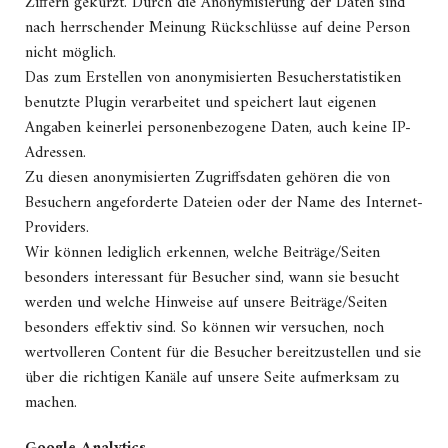
Ziffern gekürzt. Durch die Anonymisierung der Daten sind
nach herrschender Meinung Rückschlüsse auf deine Person
nicht möglich.
Das zum Erstellen von anonymisierten Besucherstatistiken
benutzte Plugin verarbeitet und speichert laut eigenen
Angaben keinerlei personenbezogene Daten, auch keine IP-
Adressen.
Zu diesen anonymisierten Zugriffsdaten gehören die von
Besuchern angeforderte Dateien oder der Name des Internet-
Providers.
Wir können lediglich erkennen, welche Beiträge/Seiten
besonders interessant für Besucher sind, wann sie besucht
werden und welche Hinweise auf unsere Beiträge/Seiten
besonders effektiv sind. So können wir versuchen, noch
wertvolleren Content für die Besucher bereitzustellen und sie
über die richtigen Kanäle auf unsere Seite aufmerksam zu
machen.
Google Analytics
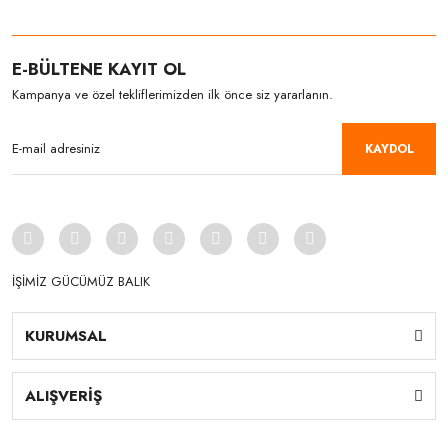
E-BÜLTENE KAYIT OL
Kampanya ve özel tekliflerimizden ilk önce siz yararlanın.
KAYDOL
İŞİMİZ GÜCÜMÜZ BALIK
KURUMSAL
ALIŞVERİŞ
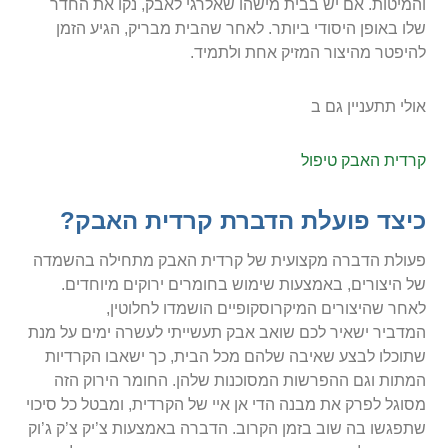
והמיטות. אם יש בבית מישהו שאלרגי לאבק, נקו את החדר
שלו באופן היסודי ביותר. לאחר שהבית מבריק, הגיע הזמן
להיפטר מהיצור המזיק אחת ולתמיד.
אולי תתעניין גם ב
קרדית האבק טיפול
כיצד פועלת הדברת קרדית האבק?
פעולת הדברה מקצועית של קרדית האבק מתחילה בהשמדה
של היצורים, באמצעות שימוש בחומרים ירוקים מיוחדים.
לאחר שהיצורים המיקרוסקופיים הושמדו לחלוטין,
המדביר ישאיר לכם שואב אבק תעשייתי לעשרה ימים על מנת
שתוכלו לבצע שאיבה שלהם מכל הבית, כך ישאבו הקרדיות
המתות וגם ההפרשות המסוכנות שלהן. החומר הירוק הזה
מסוגל לפרק את מבנה הדי אן איי של הקרדית, ומבטל כל סיכוי
שתפגשו בה שוב בזמן הקרוב. הדברה באמצעות צ’יק צ’ק ג’וק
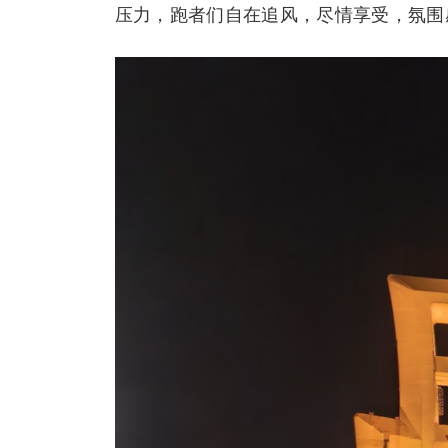
压力，跑者们自在追风，尽情享受，氛围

● Exercise instructions: Pictures excluded, quote all the data above exactly.

● Output of the task:
Ziffern gekürzt. Durch die Anonymisierung der Daten sind
nach herrschender Meinung Rückschlüsse auf deine Person
nicht möglich.
Das zum Erstellen von anonymisierten Besucherstatistiken
benutzte Plugin verarbeitet und speichert laut eigenen
Angaben keinerlei personenbezogene Daten, auch keine IP-
Adressen.
Zu diesen anonymisierten Zugriffsdaten gehören die von
Besuchern angeforderte Dateien oder der Name des Internet-
Providers.
Wir können lediglich erkennen, welche Beiträge/Seiten
besonders interessant für Besucher sind, wann sie besucht
werden und welche Hinweise auf unsere Beiträge/Seiten
besonders effektiv sind. So können wir versuchen, noch
wertvolleren Content für die Besucher bereitzustellen und sie
über die richtigen Kanäle auf unsere Seite aufmerksam zu
machen.
Google Analytics
E-BÜLTENE KAYIT OL
Kampanya ve özel tekliflerimizden ilk önce siz yararlanın.
KAYDOL
İŞİMİZ GÜCÜMÜZ BALIK
KURUMSAL
ALIŞVERİŞ
והמיטות. אם יש בבית מישהו שאלרגי לאבק, נקו את החדר
שלו באופן היסודי ביותר. לאחר שהבית מבריק, הגיע הזמן
להיפטר מהיצור המזיק אחת ולתמיד.
אולי תתעניין גם ב
קרדית האבק טיפול
כיצד פועלת הדברת קרדית האבק?
פעולת הדברה מקצועית של קרדית האבק מתחילה בהשמדה
של היצורים, באמצעות שימוש בחומרים ירוקים מיוחדים.
לאחר שהיצורים המיקרוסקופיים הושמדו לחלוטין,
המדביר ישאיר לכם שואב אבק תעשייתי לעשרה ימים על מנת
שתוכלו לבצע שאיבה שלהם מכל הבית, כך ישאבו הקרדיות
המתות וגם ההפרשות המסוכנות שלהן. החומר הירוק הזה
מסוגל לפרק את מבנה הדי אן איי של הקרדית, ומבטל כל סיכוי
שתפגשו בה שוב בזמן הקרוב. הדברה באמצעות צ’יק צ’ק ג’וק
压力，跑者们自在追风，尽情享受，氛围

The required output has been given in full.